_Exercise description_
Copy the data verbatim and leave out every picture.
(Beginning of Information supplied)
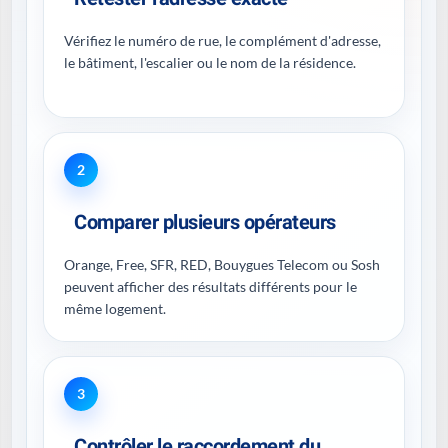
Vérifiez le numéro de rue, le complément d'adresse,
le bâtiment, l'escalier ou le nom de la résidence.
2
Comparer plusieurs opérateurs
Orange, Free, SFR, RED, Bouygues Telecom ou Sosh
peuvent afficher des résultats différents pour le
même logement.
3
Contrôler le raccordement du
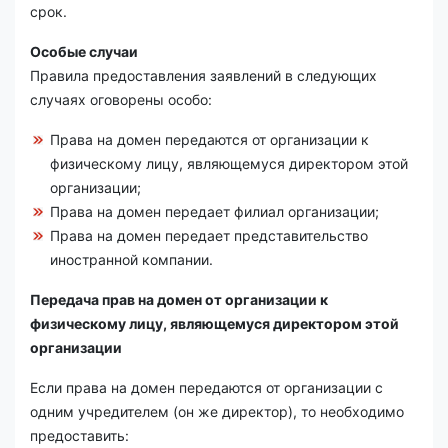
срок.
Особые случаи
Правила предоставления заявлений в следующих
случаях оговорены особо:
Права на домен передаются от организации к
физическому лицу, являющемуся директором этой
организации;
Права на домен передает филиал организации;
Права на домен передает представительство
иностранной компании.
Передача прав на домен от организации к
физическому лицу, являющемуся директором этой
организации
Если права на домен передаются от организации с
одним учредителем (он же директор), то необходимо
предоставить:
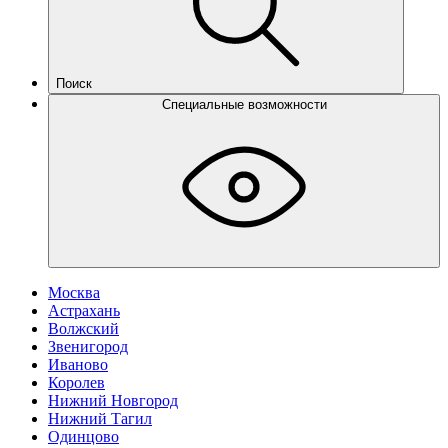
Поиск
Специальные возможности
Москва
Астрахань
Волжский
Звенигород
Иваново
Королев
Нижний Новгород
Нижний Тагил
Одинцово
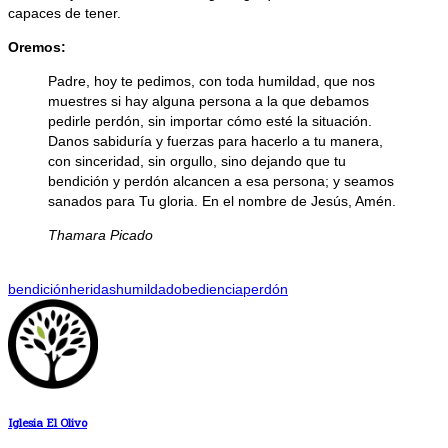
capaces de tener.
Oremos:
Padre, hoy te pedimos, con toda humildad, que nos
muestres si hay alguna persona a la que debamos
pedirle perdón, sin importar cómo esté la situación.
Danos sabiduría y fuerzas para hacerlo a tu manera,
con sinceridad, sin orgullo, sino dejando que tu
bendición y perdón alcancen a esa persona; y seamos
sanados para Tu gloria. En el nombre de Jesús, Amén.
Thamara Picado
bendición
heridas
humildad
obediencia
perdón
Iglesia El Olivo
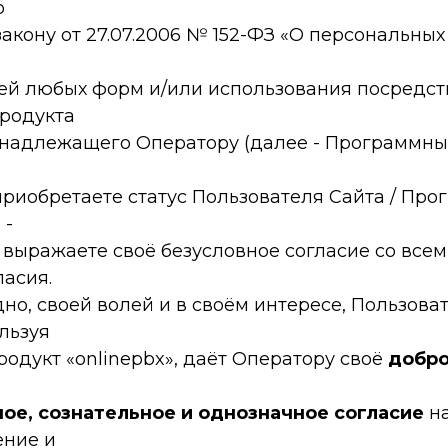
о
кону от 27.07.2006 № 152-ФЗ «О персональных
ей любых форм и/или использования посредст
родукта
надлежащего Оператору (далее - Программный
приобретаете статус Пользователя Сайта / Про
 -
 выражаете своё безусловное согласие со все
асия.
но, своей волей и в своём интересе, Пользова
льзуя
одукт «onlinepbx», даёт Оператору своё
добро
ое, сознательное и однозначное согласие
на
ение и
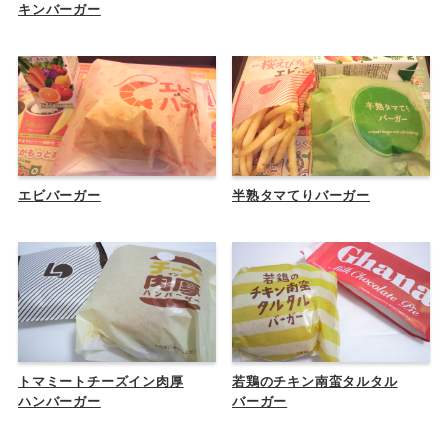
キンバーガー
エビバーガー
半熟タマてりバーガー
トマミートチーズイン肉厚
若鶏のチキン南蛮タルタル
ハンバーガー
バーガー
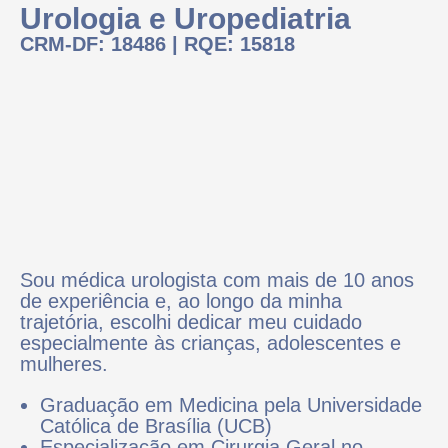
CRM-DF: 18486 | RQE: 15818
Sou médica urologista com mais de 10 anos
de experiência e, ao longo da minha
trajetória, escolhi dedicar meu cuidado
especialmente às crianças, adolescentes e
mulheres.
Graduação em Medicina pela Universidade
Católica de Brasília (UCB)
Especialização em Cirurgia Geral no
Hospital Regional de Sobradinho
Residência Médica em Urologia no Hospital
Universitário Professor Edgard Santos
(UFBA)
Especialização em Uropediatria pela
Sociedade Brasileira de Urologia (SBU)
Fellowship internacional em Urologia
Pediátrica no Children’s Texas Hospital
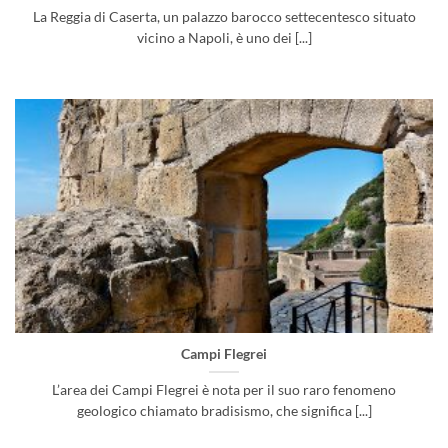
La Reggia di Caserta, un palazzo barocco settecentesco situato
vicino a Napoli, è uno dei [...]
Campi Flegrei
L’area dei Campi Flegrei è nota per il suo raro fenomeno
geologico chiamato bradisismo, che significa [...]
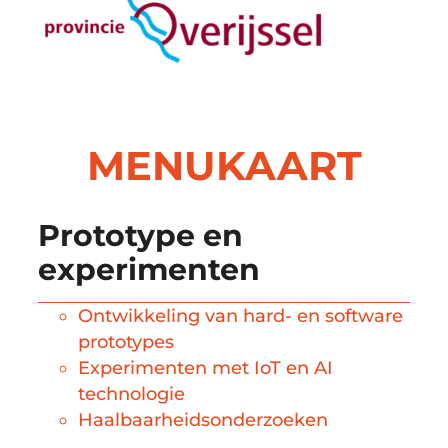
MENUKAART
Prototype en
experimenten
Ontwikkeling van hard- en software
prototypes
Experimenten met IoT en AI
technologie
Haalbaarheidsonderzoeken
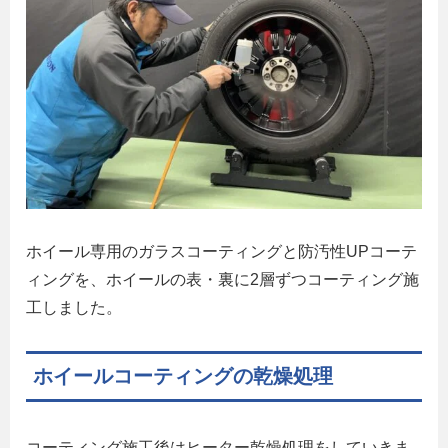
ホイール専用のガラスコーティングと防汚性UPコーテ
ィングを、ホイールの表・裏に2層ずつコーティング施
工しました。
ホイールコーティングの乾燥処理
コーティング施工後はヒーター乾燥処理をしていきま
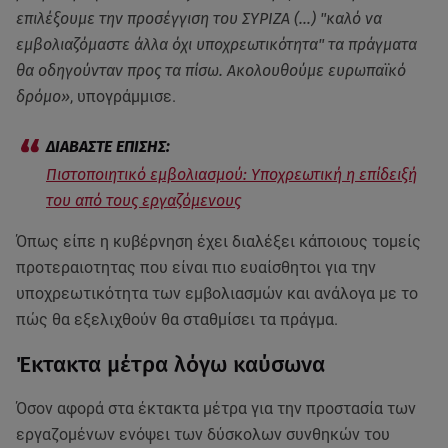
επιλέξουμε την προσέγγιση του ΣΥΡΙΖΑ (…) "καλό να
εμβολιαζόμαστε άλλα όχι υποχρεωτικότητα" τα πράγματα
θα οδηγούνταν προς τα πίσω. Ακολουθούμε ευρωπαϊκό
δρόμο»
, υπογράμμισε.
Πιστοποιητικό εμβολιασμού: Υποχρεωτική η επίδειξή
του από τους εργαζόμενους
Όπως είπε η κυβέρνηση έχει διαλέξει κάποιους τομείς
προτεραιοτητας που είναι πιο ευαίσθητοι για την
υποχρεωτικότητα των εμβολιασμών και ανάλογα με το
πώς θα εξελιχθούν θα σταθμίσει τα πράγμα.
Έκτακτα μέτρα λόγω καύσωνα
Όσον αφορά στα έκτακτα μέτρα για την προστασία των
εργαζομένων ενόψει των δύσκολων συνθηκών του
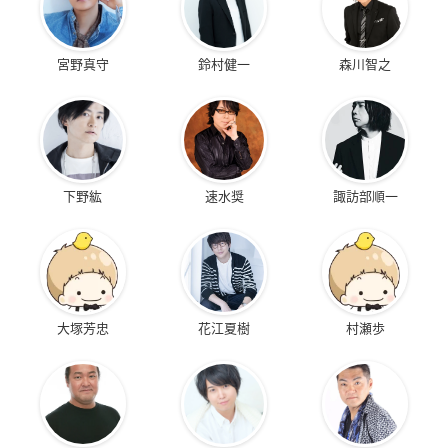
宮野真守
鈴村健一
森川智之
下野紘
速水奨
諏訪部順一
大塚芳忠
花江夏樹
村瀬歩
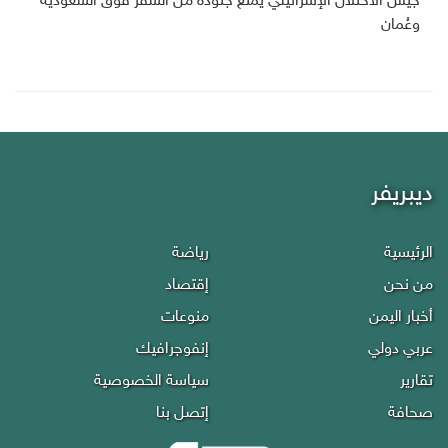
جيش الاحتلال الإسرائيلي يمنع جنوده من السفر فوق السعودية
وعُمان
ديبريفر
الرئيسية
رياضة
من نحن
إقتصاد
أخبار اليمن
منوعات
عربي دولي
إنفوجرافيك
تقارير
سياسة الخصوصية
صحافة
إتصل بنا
(End of Information supplied)
_Answer below_
Vérifiez le numéro de rue, le complément d'adresse,
le bâtiment, l'escalier ou le nom de la résidence.
2
Comparer plusieurs opérateurs
Orange, Free, SFR, RED, Bouygues Telecom ou Sosh
peuvent afficher des résultats différents pour le
même logement.
3
Contrôler le raccordement du
срок.
Особые случаи
Правила предоставления заявлений в следующих
случаях оговорены особо:
Права на домен передаются от организации к
физическому лицу, являющемуся директором этой
организации;
Права на домен передает филиал организации;
Права на домен передает представительство
иностранной компании.
Передача прав на домен от организации к
физическому лицу, являющемуся директором этой
организации
Если права на домен передаются от организации с
одним учредителем (он же директор), то необходимо
предоставить:
Поиск
Специальные возможности
Москва
Астрахань
Волжский
Звенигород
Иваново
Королев
Нижний Новгород
Нижний Тагил
Одинцово
capaces de tener.
Oremos:
Padre, hoy te pedimos, con toda humildad, que nos
muestres si hay alguna persona a la que debamos
pedirle perdón, sin importar cómo esté la situación.
Danos sabiduría y fuerzas para hacerlo a tu manera,
con sinceridad, sin orgullo, sino dejando que tu
bendición y perdón alcancen a esa persona; y seamos
sanados para Tu gloria. En el nombre de Jesús, Amén.
Thamara Picado
bendición
heridas
humildad
obediencia
perdón
Iglesia El Olivo
о
кону от 27.07.2006 № 152-ФЗ «О персональных
ей любых форм и/или использования посредст
родукта
надлежащего Оператору (далее - Программный
приобретаете статус Пользователя Сайта / Про
 -
 выражаете своё безусловное согласие со все
асия.
но, своей волей и в своём интересе, Пользова
льзуя
одукт «onlinepbx», даёт Оператору своё
добро
ое, сознательное и однозначное согласие
на
ение и
キンバーガー
エビバーガー
半熟タマてりバーガー
トマミートチーズイン肉厚
若鶏のチキン南蛮タルタル
ハンバーガー
バーガー
CRM-DF: 18486 | RQE: 15818
Sou médica urologista com mais de 10 anos
de experiência e, ao longo da minha
trajetória, escolhi dedicar meu cuidado
especialmente às crianças, adolescentes e
mulheres.
Graduação em Medicina pela Universidade
Católica de Brasília (UCB)
Especialização em Cirurgia Geral no
Hospital Regional de Sobradinho
Residência Médica em Urologia no Hospital
Universitário Professor Edgard Santos
(UFBA)
Especialização em Uropediatria pela
Sociedade Brasileira de Urologia (SBU)
Fellowship internacional em Urologia
Pediátrica no Children’s Texas Hospital
La Reggia di Caserta, un palazzo barocco settecentesco situato
vicino a Napoli, è uno dei [...]
Campi Flegrei
L’area dei Campi Flegrei è nota per il suo raro fenomeno
geologico chiamato bradisismo, che significa [...]
MENUKAART
Prototype en
experimenten
Ontwikkeling van hard- en software
prototypes
Experimenten met IoT en AI
technologie
Haalbaarheidsonderzoeken
ホイール専用のガラスコーティングと防汚性UPコーテ
ィングを、ホイールの表・裏に2層ずつコーティング施
工しました。
ホイールコーティングの乾燥処理
コーティング施工後はヒーター乾燥処理をしていきま
επιλέξουμε την προσέγγιση του ΣΥΡΙΖΑ (…) "καλό να
εμβολιαζόμαστε άλλα όχι υποχρεωτικότητα" τα πράγματα
θα οδηγούνταν προς τα πίσω. Ακολουθούμε ευρωπαϊκό
δρόμο»
, υπογράμμισε.
Πιστοποιητικό εμβολιασμού: Υποχρεωτική η επίδειξή
του από τους εργαζόμενους
Όπως είπε η κυβέρνηση έχει διαλέξει κάποιους τομείς
προτεραιοτητας που είναι πιο ευαίσθητοι για την
υποχρεωτικότητα των εμβολιασμών και ανάλογα με το
πώς θα εξελιχθούν θα σταθμίσει τα πράγμα.
Έκτακτα μέτρα λόγω καύσωνα
Όσον αφορά στα έκτακτα μέτρα για την προστασία των
εργαζομένων ενόψει των δύσκολων συνθηκών του
宮野真守
鈴村健一
森川智之
下野紘
速水奨
諏訪部順一
大塚芳忠
花江夏樹
村瀬歩
جيش الاحتلال الإسرائيلي يمنع جنوده من السفر فوق السعودية
وعُمان
ديبريفر
الرئيسية
رياضة
من نحن
إقتصاد
أخبار اليمن
منوعات
عربي دولي
إنفوجرافيك
تقارير
سياسة الخصوصية
صحافة
إتصل بنا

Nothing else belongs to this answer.